Потом он пошел к Аверкиеву и сказал ему:
– Иван Игнатьевич, честью прошу, коли где жарче будет, пошли меня!
Аверкиев засмеялся.
– Ладно, ладно! В самое пекло пошлю. Ужо попомнишь.
На другое утро по всему лагерю раздался тревожный звон литавров. Все быстро повыскакивали из своих землянок.
Теряев вскочил на коня и вывел свое ополчение.
– Бой?
– Будет! – спокойно усмехнулся Эхе.
Рядом с князем Теряевым выстроилась дружина Алеши. Князь весело кивнул ему, но Алеша отвернулся в сторону.
«Ах, и за что он не любит меня?» – с обидою подумал князь.
А кругом шла суета. Аверкиев строил конницу и летал на коне из конца в конец лагеря, стрелецкие головы равняли свои полки. Потом все стихло.
От своей ставки медленно на коне ехал Прозоровский, а за ним Сухотин, Ляпунов, Аверкиев, Андреев и другие старшие. Прозоровский останавливался то тут, то там и что‑то говорил.
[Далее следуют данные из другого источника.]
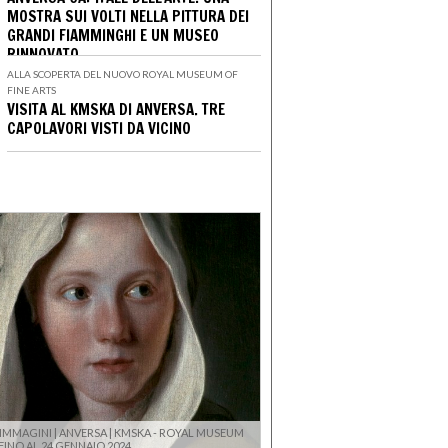
MOSTRA SUI VOLTI NELLA PITTURA DEI
GRANDI FIAMMINGHI E UN MUSEO
RINNOVATO
ALLA SCOPERTA DEL NUOVO ROYAL MUSEUM OF
FINE ARTS
VISITA AL KMSKA DI ANVERSA. TRE
CAPOLAVORI VISTI DA VICINO
 IMMAGINI | ANVERSA | KMSKA - ROYAL MUSEUM
 FINO AL 24 GENNAIO 2024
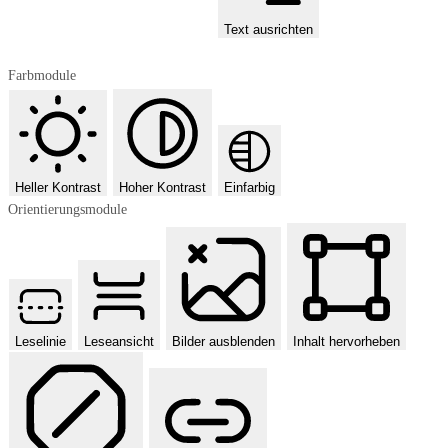
Text ausrichten
Farbmodule
Heller Kontrast
Hoher Kontrast
Einfarbig
Orientierungsmodule
Leselinie
Leseansicht
Bilder ausblenden
Inhalt hervorheben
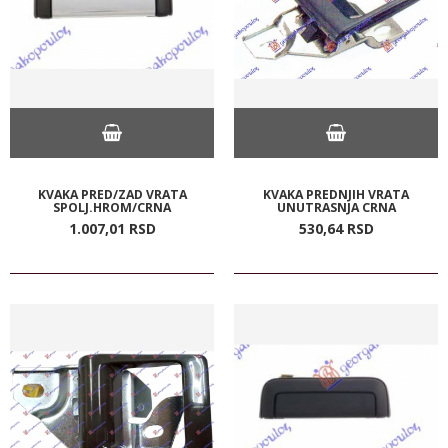
KVAKA PRED/ZAD VRATA
KVAKA PREDNJIH VRATA
SPOLJ.HROM/CRNA
UNUTRASNJA CRNA
1.007,
01
RSD
530,
64
RSD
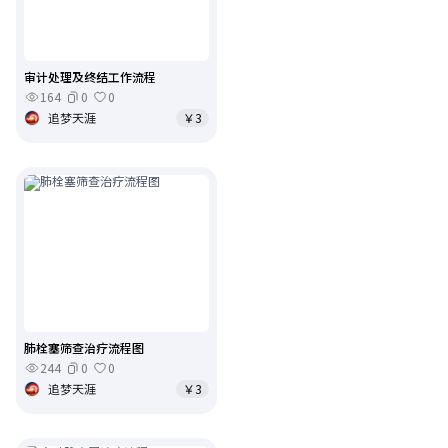
审计处理及终结工作流程
164
0
0
追梦天涯
￥3
肺栓塞筛查治疗流程图
244
0
0
追梦天涯
￥3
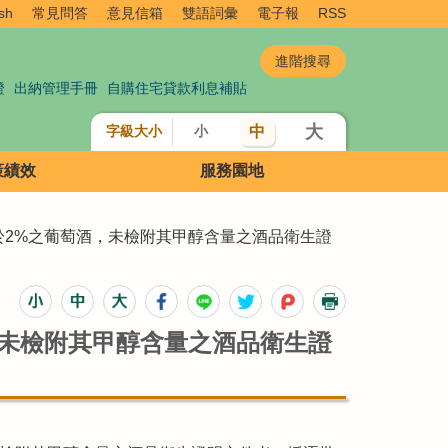
sh
常見問答
意見信箱
雙語詞彙
電子報
RSS
證
出納管理手冊
自購住宅貸款利息補貼
大
中
字級大小
小
策績效
服務園地
低於2%之葡萄酒，未檢附其甲醇含量之酒品衛生證
，未檢附其甲醇含量之酒品衛生證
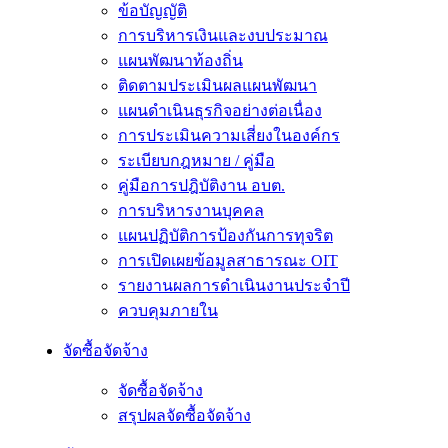
ข้อบัญญัติ
การบริหารเงินและงบประมาณ
แผนพัฒนาท้องถิ่น
ติดตามประเมินผลแผนพัฒนา
แผนดำเนินธุรกิจอย่างต่อเนื่อง
การประเมินความเสี่ยงในองค์กร
ระเบียบกฎหมาย / คู่มือ
คู่มือการปฎิบัติงาน อบต.
การบริหารงานบุคคล
แผนปฏิบัติการป้องกันการทุจริต
การเปิดเผยข้อมูลสาธารณะ OIT
รายงานผลการดำเนินงานประจำปี
ควบคุมภายใน
จัดซื้อจัดจ้าง
จัดซื้อจัดจ้าง
สรุปผลจัดซื้อจัดจ้าง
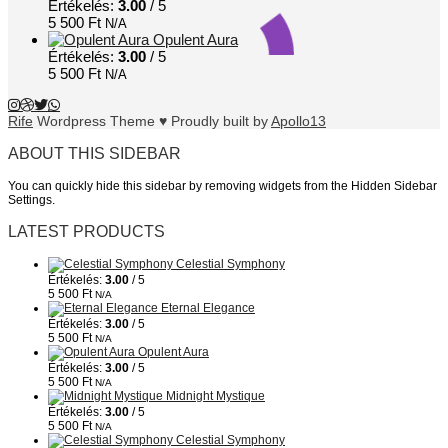
Értékelés:
3.00
/ 5
5 500
Ft
N/A
Opulent Aura
Értékelés:
3.00
/ 5
5 500
Ft
N/A
Rife
Wordpress Theme ♥ Proudly built by
Apollo13
ABOUT THIS SIDEBAR
You can quickly hide this sidebar by removing widgets from the Hidden Sidebar
Settings.
LATEST PRODUCTS
Celestial Symphony
Értékelés:
3.00
/ 5
5 500
Ft
N/A
Eternal Elegance
Értékelés:
3.00
/ 5
5 500
Ft
N/A
Opulent Aura
Értékelés:
3.00
/ 5
5 500
Ft
N/A
Midnight Mystique
Értékelés:
3.00
/ 5
5 500
Ft
N/A
Celestial Symphony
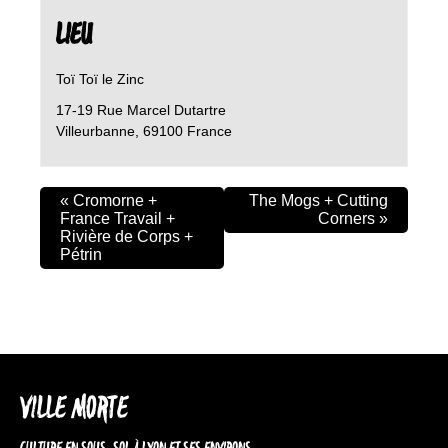
LIEU
Toï Toï le Zinc
17-19 Rue Marcel Dutartre
Villeurbanne
,
69100
France
«
Cromorne +
The Mogs + Cutting
France Travail +
Corners
»
Rivière de Corps +
Pétrin
VILLE MORTE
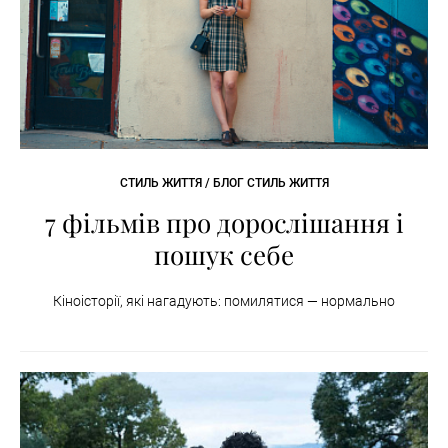
СТИЛЬ ЖИТТЯ / БЛОГ СТИЛЬ ЖИТТЯ
7 фільмів про дорослішання і
пошук себе
Кіноісторії, які нагадують: помилятися — нормально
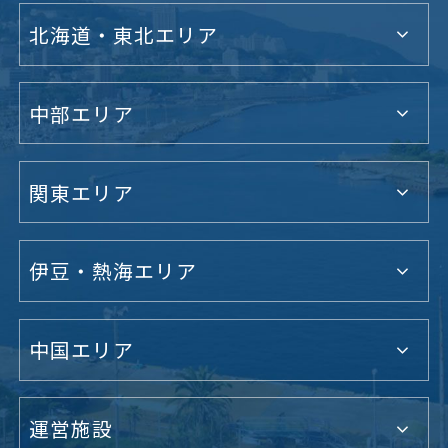
北海道・東北エリア
中部エリア
関東エリア
伊豆・熱海エリア
中国エリア
運営施設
Наконец он поравнялся с Теряевым и тоже остановился.
– Дети мои милые! – громко заговорил он. – Вот и довелось нам ляха увидеть, а скоро, может, и в бой с ним вступить. Не осрамитесь, милые! Бейте, не жалея животов своих. За царя – батюшку будете! За Русь православную! Бог нам в помощь!
Он осенил себя крестом и поехал далее.
– Не пожалеем животов! – кричали кругом, и этот крик эхом прокатился по лагерю.
Армия в полном походном снаряжении простояла весь день, а затем улеглась на покой.
Мирно спал князь Теряев в ночь с шестого на седьмое августа, как вдруг вздрогнул и проснулся от пушечного гула. Он вскочил. В воздухе чуть светало.
Князь быстро оделся и выскочил следом за Эхе. В лагере была суматоха. Внизу, под валами, гремели пушки, и русские пушкари отвечали тем же. Князь быстро вскочил на коня. К нему подскакал Аверкиев.
– Ну, за мною!
Теряев обернулся на свой отряд и поскакал. Несколько сотен мчались вместе к одной цели. Они доскакали до ворот и вышли в поле.
Князь увидел стройные польские полки, за которыми клубами дыма обозначались пушки. Сбоку стояла недвижно конница. И вдруг вся она дрогнула и вихрем помчалась на русский лагерь.
– Бей! – закричал Аверкиев и бросился вниз на несущуюся конницу.